A poem from Frank Bidart.
That’s all from me this week. Thanks for reading, as always.
😘
Sara
p.s. The weekly Zoom meetup is on hold while I’m in Minneapolis – the Tuesday night sessions will resume when I’m back in LA. Don’t let that stop you from writing!
I'm happy you are with your family in Minnesota. A few months ago I wrote about my perfect living situation. I'm just going to steal from there for here, knowing it is as much a pipe dream as anything else I wool gather about....
Sometimes I imagine my perfect living situation would be in a little shack, where I spend long hours sitting and writing and thinking, with a river or stream nearby, with an outdoor sitting area, and there are raised beds full of flowers so that at certain times of year the entire space actually vibrates with the buzz of visiting pollinators. Bird feeders, a few chairs, a table. I'm visited regularly, for days even at a time, by the people I love most, and who love me the most, but even they recognize that for me to maintain my sanity I need stretches of time and space all to myself. Not because I don't like company, but because I suspect the weight of my brooding presence can be difficult on others, and I'm often at my best alone where I don't feel I am bothering anybody.

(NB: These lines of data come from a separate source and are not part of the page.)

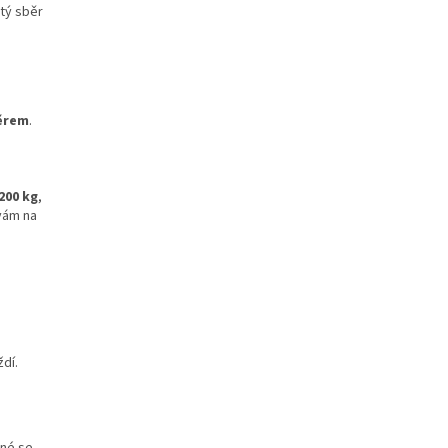
tý sběr
ěrem
.
200 kg
,
 vám na
o
ždí.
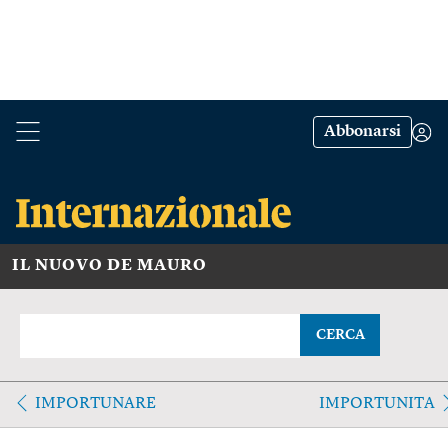
Abbonarsi
IL NUOVO DE MAURO
CERCA
IMPORTUNARE
IMPORTUNITA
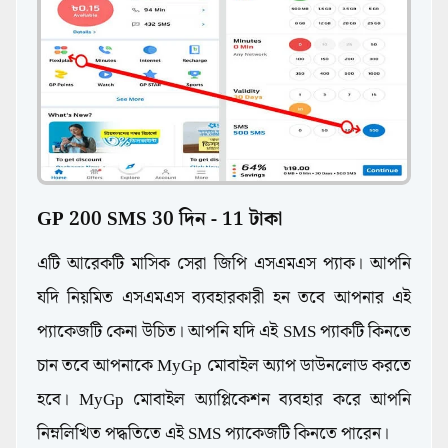
GP 200 SMS 30 দিন - 11 টাকা
এটি আরেকটি মাসিক সেরা জিপি এসএমএস প্যাক। আপনি
যদি নিয়মিত এসএমএস ব্যবহারকারী হন তবে আপনার এই
প্যাকেজটি কেনা উচিত। আপনি যদি এই SMS প্যাকটি কিনতে
চান তবে আপনাকে MyGp মোবাইল অ্যাপ ডাউনলোড করতে
হবে। MyGp মোবাইল অ্যাপ্লিকেশন ব্যবহার করে আপনি
নিম্নলিখিত পদ্ধতিতে এই SMS প্যাকেজটি কিনতে পারেন।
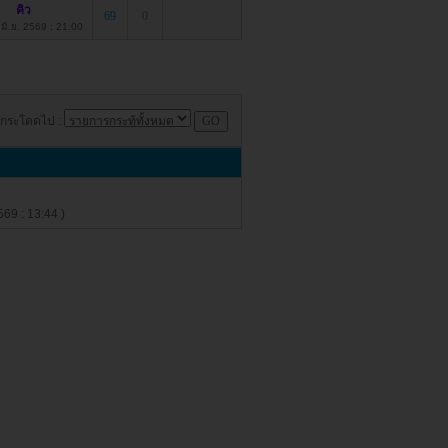
คิว
69
0
2 มิ.ย. 2569 : 21:00
กระโดดไป :
569 : 13:44 )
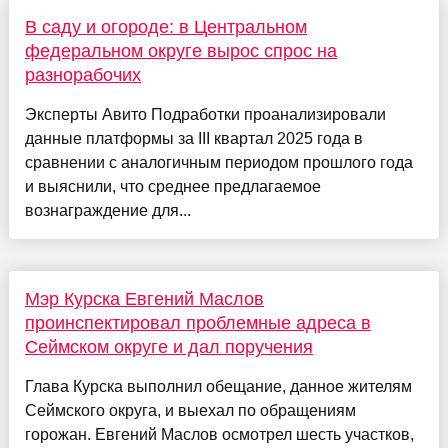
В саду и огороде: в Центральном
федеральном округе вырос спрос на
разнорабочих
Эксперты Авито Подработки проанализировали
данные платформы за III квартал 2025 года в
сравнении с аналогичным периодом прошлого года
и выяснили, что среднее предлагаемое
вознаграждение для...
Мэр Курска Евгений Маслов
проинспектировал проблемные адреса в
Сеймском округе и дал поручения
Глава Курска выполнил обещание, данное жителям
Сеймского округа, и выехал по обращениям
горожан. Евгений Маслов осмотрел шесть участков,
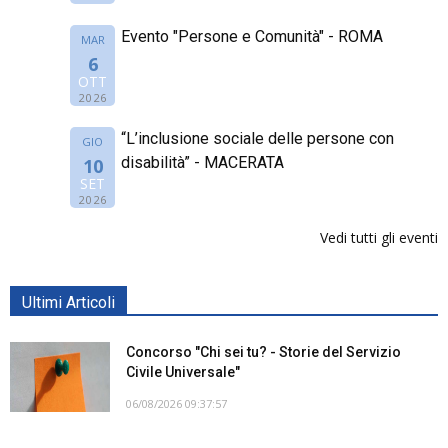
Evento "Persone e Comunità" - ROMA
MAR
6
OTT
2026
“L’inclusione sociale delle persone con
GIO
disabilità” - MACERATA
10
SET
2026
Vedi tutti gli eventi
Ultimi Articoli
Concorso "Chi sei tu? - Storie del Servizio
Civile Universale"
06/08/2026 09:37:57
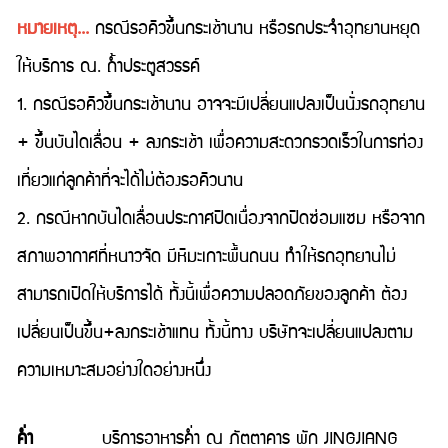
หมายเหตุ...
กรณีรอคิวขึ้นกระเช้านาน หรือรถประจำอุทยานหยุด
ให้บริการ ณ. ถ้ำประตูสวรรค์
1. กรณีรอคิวขึ้นกระเช้านาน อาจจะมีเปลี่ยนแปลงเป็นนั่งรถอุทยาน
+ ขึ้นบันไดเลื่อน + ลงกระเช้า เพื่อความสะดวกรวดเร็วในการท่อง
เที่ยวแก่ลูกค้าที่จะได้ไม่ต้องรอคิวนาน
2. กรณีหากบันไดเลื่อนประกาศปิดเนื่องจากปิดซ่อมแซม หรือจาก
สภาพอากาศที่หนาวจัด มีหิมะเกาะพื้นถนน ทำให้รถอุทยานไม่
สามารถเปิดให้บริการได้ ทั้งนี้เพื่อความปลอดภัยของลูกค้า ต้อง
เปลี่ยนเป็นขึ้น+ลงกระเช้าแทน ทั้งนี้ทาง บริษัทจะเปลี่ยนแปลงตาม
ความเหมาะสมอย่างใดอย่างหนึ่ง
คํ่า
บริการอาหารค่ำ ณ ภัตตาคาร พัก JINGJIANG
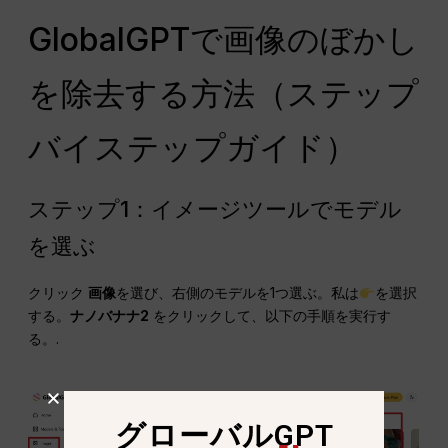
GlobalGPTで画像のぼかし
を除去する方法（ステップ
バイステップガイド）
ステップ1：イメージツールでモデル
を選ぶ
クリック
画像
を選び、右側のモデルを1つ選ぶ。私は
を選択
する。
ナノバナナ2
をクリックして、以下の手順を実行す
る。.
グローバルGPT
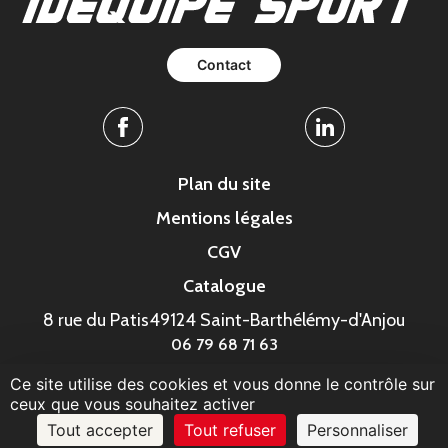
Contact
Facebook
Linkedin
Plan du site
Mentions légales
CGV
Catalogue
8 rue du Patis
49124 Saint-Barthélémy-d'Anjou
06 79 68 71 63
Ce site utilise des cookies et vous donne le contrôle sur
© MonaGraphic 2023
ceux que vous souhaitez activer
Tout accepter
Tout refuser
Personnaliser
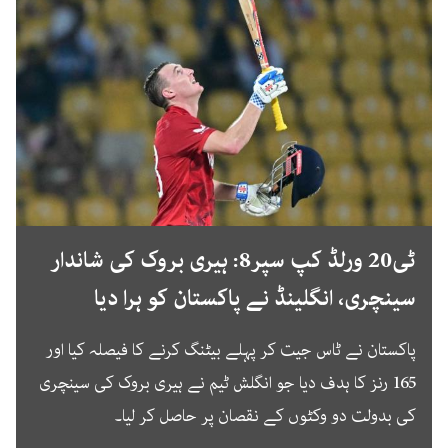
ٹی20 ورلڈ کپ سپر8: ہیری بروک کی شاندار
سینچری، انگلینڈ نے پاکستان کو ہرا دیا
پاکستان نے ٹاس جیت کر پہلے بیٹنگ کرنے کا فیصلہ کیا اور
165 رنز کا ہدف دیا جو انگلش ٹیم نے ہیری بروک کی سینچری
کی بدولت دو وکٹوں کے نقصان پر حاصل کر لیا۔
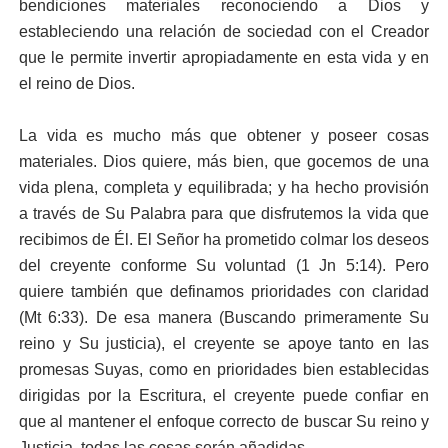
bendiciones materiales reconociendo a Dios y
estableciendo una relación de sociedad con el Creador
que le permite invertir apropiadamente en esta vida y en
el reino de Dios.
La vida es mucho más que obtener y poseer cosas
materiales. Dios quiere, más bien, que gocemos de una
vida plena, completa y equilibrada; y ha hecho provisión
a través de Su Palabra para que disfrutemos la vida que
recibimos de Él. El Señor ha prometido colmar los deseos
del creyente conforme Su voluntad (1 Jn 5:14). Pero
quiere también que definamos prioridades con claridad
(Mt 6:33). De esa manera (Buscando primeramente Su
reino y Su justicia), el creyente se apoye tanto en las
promesas Suyas, como en prioridades bien establecidas
dirigidas por la Escritura, el creyente puede confiar en
que al mantener el enfoque correcto de buscar Su reino y
Justicia, todas las cosas serán añadidas.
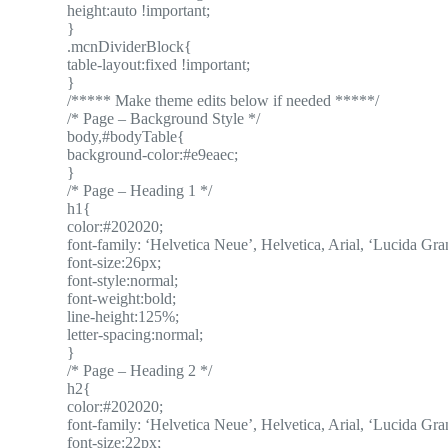
height:auto !important;
}
.mcnDividerBlock{
table-layout:fixed !important;
}
/***** Make theme edits below if needed *****/
/* Page – Background Style */
body,#bodyTable{
background-color:#e9eaec;
}
/* Page – Heading 1 */
h1{
color:#202020;
font-family: ‘Helvetica Neue’, Helvetica, Arial, ‘Lucida Gran
font-size:26px;
font-style:normal;
font-weight:bold;
line-height:125%;
letter-spacing:normal;
}
/* Page – Heading 2 */
h2{
color:#202020;
font-family: ‘Helvetica Neue’, Helvetica, Arial, ‘Lucida Gran
font-size:22px;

Within walking distance of my shack is some big organic farm run by hippies and queer people and artists and Indigenous healers teaching people about native plants, the whole bit, and I'm just the grizzled old graybeard who doesn't hardly know shit about anything going on there but putters around helping out in exchange for a basket of food now and then, can effortlessly drive a stick shift, and is a pretty good source for dropping wisdom on all the troubled young people who are just getting started, who are wondering when they need to give up the itinerant life of hoboing along and get a "real job," and a “real life” and I can wave my ink-stained old hands extravagantly and say, "But this IS the real life!"
What you love is your fate. Thank you for that very thought provoking poem.